MacGill Summer School: Ruthless focus on quality of education urged
Leading academic says people have to ‘ruffle feathers’ in order to make improvements
Prof Brigid Laffan, who delivered a challenging call for improved standards in an address yesterday afternoon at the MacGill Summer School Photograph: Frank Miller
If Ireland holds any ambition to build one of the best education systems in the world, people will have to be far more willing to “ruffle feathers” in order to make improvements. International standards will have to be adopted when it comes to qualifications for staff and there needs to be a ruthless focus on demanding quality, a leading Irish academic has said.
Prof Brigid Laffan delivered a challenging call for improved standards in an address yesterday afternoon at the MacGill Summer School which closed yesterday in Glenties, Co Donegal.
She spent 35 years in the Irish academic system but has recently been appointed as the new director of the Robert Schuman Centre for Advanced Studies at the European University Institute, Florence.
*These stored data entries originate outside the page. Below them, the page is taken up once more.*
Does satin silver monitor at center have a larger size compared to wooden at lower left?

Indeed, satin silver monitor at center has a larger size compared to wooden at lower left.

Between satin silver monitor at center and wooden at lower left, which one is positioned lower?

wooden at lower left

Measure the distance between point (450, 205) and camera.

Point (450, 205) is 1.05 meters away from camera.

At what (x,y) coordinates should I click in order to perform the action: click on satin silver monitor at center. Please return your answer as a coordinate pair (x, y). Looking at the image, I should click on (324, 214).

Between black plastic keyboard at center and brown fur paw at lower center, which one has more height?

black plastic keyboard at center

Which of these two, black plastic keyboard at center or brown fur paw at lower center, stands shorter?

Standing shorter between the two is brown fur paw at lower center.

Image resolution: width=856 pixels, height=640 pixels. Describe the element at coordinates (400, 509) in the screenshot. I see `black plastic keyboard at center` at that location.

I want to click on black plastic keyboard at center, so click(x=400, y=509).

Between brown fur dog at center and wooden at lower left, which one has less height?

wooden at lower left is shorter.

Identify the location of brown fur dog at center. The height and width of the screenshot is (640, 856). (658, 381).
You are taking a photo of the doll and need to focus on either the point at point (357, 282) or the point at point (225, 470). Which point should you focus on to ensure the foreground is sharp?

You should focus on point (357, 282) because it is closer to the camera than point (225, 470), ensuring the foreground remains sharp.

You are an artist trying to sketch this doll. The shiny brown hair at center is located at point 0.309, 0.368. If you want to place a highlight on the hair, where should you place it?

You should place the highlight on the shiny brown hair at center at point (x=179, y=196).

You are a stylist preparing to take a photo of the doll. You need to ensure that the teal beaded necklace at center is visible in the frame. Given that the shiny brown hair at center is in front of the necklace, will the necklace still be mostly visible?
The education segment of the summer school posed the notion of delivering the best educational system in the world, but Prof Laffan asked whether “being the best” was beyond us and whether we had the resources to be that ambitious. There were negative signals about the system as it is currently, seen in the proportion of 15 to 17 year olds who were were not involved in education and training. These were individuals who would be vulnerable to unemployment and underachievement. Ireland’s proportion of such young people at 6.5 per cent was double the EU 15 average, she said.
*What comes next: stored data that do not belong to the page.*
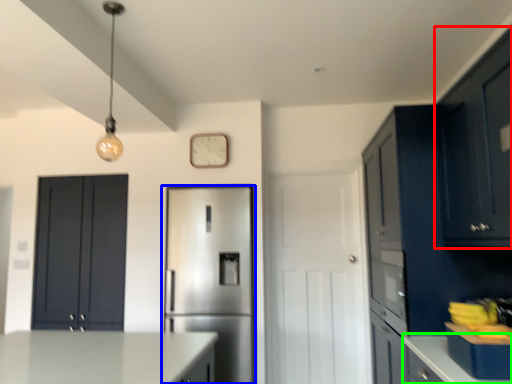 Question: Considering the real-world distances, which object is farthest from cabinetry (highlighted by a red box)? refrigerator (highlighted by a blue box) or counter top (highlighted by a green box)?

Choices:
 (A) refrigerator
 (B) counter top

Answer: (A) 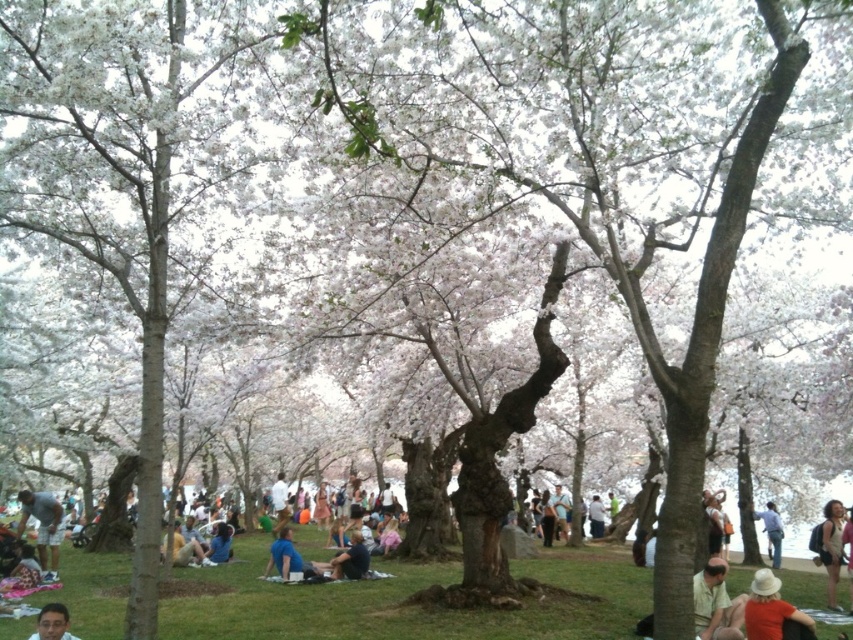 You are a photographer standing in the cherry blossom grove. You notice two pieces of clothing on the ground near you. The light blue denim shorts at lower left and the blue jeans at lower right. Which clothing item is positioned higher up in the scene?

The light blue denim shorts at lower left is taller than blue jeans at lower right, so the light blue denim shorts at lower left is positioned higher up in the scene.

You are standing at the origin point in the cherry blossom grove. You see two points marked in the scene. Which point is closer to you, point (724, 568) or point (751, 609)?

Point (751, 609) is closer to you because point (724, 568) is behind it.

You are standing in the cherry blossom grove and want to take a photo. There are two points of interest marked in the scene. The first is at coordinates point (334, 563) and the second at point (776, 544). Which point is closer to your current position?

Point (334, 563) is closer to the camera than point (776, 544), so the first point is closer to your current position.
Thinking in terms of higher education, building a world class system required a constant push for excellence and quality, she said. “Aspiring to be the best requires a relentless focus on quality.” Unfortunately we are “patchy” on assessment of quality.
There was no serious assessment of educators in higher education. This places a cost burden on a university if the wrong choice is made. It costs a university about €1 million every time they hire an early career academic when you consider their entire educational career. “If you hire the wrong person you most likely have them for life.” It was therefore essential to be “ruthless about the quality of those hired”.
She warned about Department of Education plans to cluster universities and institutes of technology, saying it was important to only designate an institution a university when it had achieved world class standards.
She also advocated a merging of universities in Dublin. “I would make Dublin a confederate university,” she said, something that would give it the research strengths to reach international standards.
Earlier the issue of ensuring quality was also raised in a talk by Prof Brian MacCraith, president of Dublin City University. “We need to focus on more quality outputs. It is about optimising quality,” he said. He was critical of the failure so far to develop a digital education strategy given the growth in online education. Doing so meant that Ireland was sleeping through the greatest transformation to take place in the history of education, he said.
He was also challenging about third-level funding, suggesting we had a Hobson’s Choice of unpalatable options to help fund higher education given reduced support from exchequer sources. Either fees could be reintroduced, an education income levy could be applied or there could be a hybrid public-private funding system where the exchequer paid for some students while others had to pay the fees themselves.
Minister for Education Ruairí Quinn said that significant changes were required to keep the curriculum relevant to the needs of 21st-century graduates.